**WORK TO BE COMPLETED**
Set down, please, exactly the lines below that run from the line with "harangtornyába is, ahonnan" to the line with "Agapanthus eyfori white –", both lines included.

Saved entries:
+ + +

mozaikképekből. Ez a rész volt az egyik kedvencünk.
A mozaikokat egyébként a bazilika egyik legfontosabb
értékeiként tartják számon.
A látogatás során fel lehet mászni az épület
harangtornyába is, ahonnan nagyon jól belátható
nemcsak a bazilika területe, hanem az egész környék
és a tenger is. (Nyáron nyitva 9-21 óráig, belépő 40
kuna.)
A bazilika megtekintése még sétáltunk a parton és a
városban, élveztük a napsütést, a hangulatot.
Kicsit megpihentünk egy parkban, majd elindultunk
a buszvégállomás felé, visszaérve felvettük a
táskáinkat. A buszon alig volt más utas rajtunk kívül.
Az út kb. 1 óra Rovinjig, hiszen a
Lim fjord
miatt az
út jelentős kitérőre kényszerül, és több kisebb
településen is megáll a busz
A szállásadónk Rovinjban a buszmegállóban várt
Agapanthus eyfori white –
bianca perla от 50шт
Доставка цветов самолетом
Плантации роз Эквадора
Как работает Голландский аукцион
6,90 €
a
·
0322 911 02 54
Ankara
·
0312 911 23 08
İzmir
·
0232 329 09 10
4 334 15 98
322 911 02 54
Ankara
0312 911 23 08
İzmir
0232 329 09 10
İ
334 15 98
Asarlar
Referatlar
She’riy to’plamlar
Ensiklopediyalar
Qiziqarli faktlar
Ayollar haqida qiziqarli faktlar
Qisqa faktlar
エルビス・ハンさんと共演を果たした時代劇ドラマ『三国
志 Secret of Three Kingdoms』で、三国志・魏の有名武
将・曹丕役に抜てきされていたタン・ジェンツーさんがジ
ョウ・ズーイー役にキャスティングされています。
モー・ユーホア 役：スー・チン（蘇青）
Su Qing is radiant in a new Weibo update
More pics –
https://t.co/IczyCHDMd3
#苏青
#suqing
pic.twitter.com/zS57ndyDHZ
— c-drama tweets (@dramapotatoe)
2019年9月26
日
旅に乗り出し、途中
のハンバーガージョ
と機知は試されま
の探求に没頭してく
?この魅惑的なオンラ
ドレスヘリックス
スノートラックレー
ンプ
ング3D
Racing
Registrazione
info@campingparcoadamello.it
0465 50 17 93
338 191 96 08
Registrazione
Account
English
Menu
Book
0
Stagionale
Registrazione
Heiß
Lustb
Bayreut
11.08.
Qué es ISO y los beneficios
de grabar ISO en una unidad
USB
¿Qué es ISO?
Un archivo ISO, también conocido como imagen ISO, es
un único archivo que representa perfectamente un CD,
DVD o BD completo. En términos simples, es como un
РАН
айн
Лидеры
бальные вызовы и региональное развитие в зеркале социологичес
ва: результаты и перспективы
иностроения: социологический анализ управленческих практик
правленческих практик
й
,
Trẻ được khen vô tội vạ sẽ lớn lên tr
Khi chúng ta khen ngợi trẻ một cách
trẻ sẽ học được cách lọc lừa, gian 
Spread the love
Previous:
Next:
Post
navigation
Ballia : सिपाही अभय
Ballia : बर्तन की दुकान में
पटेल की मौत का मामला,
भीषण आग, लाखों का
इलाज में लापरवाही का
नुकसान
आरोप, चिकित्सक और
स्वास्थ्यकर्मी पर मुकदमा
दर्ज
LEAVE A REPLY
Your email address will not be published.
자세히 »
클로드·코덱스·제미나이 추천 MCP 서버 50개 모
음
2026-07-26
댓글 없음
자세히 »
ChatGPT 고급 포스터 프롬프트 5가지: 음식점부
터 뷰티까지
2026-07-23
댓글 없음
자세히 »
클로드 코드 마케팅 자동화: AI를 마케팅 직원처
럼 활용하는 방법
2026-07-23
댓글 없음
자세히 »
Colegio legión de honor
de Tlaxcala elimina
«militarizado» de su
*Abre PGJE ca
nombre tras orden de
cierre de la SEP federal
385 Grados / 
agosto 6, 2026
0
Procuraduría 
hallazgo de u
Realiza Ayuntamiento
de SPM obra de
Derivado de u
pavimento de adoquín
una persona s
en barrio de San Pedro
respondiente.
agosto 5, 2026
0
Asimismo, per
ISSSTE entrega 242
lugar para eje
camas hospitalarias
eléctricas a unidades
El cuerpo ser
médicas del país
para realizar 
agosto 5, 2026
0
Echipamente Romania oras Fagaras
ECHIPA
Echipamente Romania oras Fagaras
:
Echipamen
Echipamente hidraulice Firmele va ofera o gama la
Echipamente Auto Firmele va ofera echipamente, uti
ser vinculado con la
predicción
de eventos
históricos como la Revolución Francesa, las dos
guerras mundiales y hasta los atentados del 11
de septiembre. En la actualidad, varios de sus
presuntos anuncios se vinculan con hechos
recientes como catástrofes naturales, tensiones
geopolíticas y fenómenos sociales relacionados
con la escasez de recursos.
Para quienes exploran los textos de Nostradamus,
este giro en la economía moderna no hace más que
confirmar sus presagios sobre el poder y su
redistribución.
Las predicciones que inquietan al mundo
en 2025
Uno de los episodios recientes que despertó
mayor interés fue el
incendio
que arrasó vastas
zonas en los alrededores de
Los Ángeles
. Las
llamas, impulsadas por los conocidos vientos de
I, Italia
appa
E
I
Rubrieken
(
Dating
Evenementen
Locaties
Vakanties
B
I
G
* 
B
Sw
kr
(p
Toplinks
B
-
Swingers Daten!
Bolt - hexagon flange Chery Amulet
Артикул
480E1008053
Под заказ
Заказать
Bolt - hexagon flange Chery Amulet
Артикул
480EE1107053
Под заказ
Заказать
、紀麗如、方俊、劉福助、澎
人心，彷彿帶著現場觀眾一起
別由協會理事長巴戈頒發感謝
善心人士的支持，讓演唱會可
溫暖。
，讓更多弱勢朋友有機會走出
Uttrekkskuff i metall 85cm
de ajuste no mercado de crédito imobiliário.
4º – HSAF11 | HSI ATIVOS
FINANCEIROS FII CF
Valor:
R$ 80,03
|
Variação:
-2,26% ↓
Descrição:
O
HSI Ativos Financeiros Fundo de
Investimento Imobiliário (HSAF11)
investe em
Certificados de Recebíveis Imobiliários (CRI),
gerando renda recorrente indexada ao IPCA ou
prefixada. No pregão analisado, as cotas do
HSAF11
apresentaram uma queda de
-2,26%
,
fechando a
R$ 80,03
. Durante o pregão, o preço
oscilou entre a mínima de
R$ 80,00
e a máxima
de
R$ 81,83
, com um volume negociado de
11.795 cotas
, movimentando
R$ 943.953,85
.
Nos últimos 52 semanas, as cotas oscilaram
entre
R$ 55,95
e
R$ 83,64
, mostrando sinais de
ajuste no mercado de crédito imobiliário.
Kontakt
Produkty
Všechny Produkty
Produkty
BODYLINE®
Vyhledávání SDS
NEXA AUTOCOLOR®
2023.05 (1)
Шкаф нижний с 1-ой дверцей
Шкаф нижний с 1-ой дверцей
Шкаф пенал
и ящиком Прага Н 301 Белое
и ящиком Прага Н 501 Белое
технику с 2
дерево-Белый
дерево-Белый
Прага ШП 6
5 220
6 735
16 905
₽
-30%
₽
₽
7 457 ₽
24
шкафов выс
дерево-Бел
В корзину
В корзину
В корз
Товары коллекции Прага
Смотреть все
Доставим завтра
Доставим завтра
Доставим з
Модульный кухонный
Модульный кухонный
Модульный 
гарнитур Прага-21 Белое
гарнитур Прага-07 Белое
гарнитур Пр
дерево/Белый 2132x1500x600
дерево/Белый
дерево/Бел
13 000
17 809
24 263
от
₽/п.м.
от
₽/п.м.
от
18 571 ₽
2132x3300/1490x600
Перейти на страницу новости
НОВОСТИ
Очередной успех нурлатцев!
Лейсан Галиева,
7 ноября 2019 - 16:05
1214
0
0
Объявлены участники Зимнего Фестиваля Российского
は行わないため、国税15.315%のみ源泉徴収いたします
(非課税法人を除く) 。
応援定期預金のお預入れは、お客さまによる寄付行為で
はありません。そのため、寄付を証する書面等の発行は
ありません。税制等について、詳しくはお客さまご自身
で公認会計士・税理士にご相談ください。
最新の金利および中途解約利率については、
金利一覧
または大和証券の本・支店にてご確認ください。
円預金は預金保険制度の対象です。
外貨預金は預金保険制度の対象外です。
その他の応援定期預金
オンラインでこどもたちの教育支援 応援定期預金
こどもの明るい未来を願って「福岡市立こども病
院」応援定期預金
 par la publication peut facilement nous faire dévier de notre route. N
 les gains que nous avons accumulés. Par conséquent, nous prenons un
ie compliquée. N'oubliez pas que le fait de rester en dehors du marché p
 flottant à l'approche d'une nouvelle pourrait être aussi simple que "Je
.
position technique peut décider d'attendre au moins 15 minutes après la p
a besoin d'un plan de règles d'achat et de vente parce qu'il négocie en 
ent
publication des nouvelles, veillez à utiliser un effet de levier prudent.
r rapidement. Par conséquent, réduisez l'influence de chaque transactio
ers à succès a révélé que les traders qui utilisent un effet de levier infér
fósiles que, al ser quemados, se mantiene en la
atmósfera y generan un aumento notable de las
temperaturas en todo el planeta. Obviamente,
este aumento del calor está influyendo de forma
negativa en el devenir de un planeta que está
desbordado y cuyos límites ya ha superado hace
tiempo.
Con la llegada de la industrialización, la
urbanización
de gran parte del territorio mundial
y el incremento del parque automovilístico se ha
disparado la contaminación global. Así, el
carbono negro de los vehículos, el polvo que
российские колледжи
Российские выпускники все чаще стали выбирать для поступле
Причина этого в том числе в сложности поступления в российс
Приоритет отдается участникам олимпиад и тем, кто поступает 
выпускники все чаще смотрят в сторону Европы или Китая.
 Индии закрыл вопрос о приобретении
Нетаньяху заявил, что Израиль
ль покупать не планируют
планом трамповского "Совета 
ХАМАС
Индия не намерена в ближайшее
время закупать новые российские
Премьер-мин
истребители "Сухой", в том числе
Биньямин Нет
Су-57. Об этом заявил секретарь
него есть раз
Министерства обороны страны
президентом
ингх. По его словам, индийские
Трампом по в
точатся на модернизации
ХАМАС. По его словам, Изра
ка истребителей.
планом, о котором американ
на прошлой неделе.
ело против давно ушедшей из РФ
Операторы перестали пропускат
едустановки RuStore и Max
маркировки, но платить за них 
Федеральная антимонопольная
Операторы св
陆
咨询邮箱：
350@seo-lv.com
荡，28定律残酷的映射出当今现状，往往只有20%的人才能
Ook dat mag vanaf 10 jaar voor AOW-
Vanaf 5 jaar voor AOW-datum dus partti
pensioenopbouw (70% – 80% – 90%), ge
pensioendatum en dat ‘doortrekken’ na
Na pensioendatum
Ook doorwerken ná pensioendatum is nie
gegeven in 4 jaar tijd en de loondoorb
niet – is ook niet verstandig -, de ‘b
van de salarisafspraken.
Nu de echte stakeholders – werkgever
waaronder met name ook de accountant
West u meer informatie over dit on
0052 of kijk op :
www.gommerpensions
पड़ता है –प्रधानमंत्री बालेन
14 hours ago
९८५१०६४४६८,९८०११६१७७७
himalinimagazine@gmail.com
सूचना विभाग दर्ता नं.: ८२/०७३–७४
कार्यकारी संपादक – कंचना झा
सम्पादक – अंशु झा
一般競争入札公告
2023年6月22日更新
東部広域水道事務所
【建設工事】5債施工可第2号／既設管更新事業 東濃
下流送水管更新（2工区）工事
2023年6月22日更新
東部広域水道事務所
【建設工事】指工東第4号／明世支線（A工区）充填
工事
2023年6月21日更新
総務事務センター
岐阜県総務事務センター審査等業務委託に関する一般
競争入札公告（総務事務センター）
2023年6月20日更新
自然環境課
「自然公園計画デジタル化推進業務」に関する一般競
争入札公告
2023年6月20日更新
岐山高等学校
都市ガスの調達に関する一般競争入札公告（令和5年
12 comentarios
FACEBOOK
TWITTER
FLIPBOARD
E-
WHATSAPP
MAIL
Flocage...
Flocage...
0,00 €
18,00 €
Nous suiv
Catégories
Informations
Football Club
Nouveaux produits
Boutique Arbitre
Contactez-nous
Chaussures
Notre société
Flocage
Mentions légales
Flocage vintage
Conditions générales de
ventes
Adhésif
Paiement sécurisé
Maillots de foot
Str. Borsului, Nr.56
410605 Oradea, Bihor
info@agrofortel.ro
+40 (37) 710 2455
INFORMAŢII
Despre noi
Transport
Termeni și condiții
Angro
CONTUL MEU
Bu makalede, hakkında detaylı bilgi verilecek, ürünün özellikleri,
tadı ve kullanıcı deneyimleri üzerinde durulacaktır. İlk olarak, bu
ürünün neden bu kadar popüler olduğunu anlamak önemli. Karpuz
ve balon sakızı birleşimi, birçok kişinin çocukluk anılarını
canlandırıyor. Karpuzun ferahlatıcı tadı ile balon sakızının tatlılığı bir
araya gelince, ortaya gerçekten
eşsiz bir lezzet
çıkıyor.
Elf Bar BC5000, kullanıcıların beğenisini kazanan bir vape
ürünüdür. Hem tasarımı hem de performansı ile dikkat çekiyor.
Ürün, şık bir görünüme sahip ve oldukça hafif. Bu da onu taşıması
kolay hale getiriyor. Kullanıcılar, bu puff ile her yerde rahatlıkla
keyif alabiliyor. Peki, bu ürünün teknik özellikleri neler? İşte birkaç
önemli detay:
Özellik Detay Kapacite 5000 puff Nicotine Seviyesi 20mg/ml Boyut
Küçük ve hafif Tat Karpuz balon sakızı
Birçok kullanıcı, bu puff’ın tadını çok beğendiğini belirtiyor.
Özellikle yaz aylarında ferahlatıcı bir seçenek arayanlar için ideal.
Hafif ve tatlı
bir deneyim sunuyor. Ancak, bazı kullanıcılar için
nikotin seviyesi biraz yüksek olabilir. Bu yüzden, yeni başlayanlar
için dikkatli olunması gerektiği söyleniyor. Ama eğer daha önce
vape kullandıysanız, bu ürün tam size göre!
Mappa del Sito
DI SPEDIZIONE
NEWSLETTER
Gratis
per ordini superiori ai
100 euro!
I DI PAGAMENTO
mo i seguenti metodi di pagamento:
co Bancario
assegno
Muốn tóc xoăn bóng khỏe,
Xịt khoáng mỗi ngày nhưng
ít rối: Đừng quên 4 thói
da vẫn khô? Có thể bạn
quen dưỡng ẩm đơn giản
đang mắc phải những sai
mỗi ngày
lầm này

+ + +

**TASK RESPONSE**
harangtornyába is, ahonnan nagyon jól belátható
nemcsak a bazilika területe, hanem az egész környék
és a tenger is. (Nyáron nyitva 9-21 óráig, belépő 40
kuna.)
A bazilika megtekintése még sétáltunk a parton és a
városban, élveztük a napsütést, a hangulatot.
Kicsit megpihentünk egy parkban, majd elindultunk
a buszvégállomás felé, visszaérve felvettük a
táskáinkat. A buszon alig volt más utas rajtunk kívül.
Az út kb. 1 óra Rovinjig, hiszen a
Lim fjord
miatt az
út jelentős kitérőre kényszerül, és több kisebb
településen is megáll a busz
A szállásadónk Rovinjban a buszmegállóban várt
Agapanthus eyfori white –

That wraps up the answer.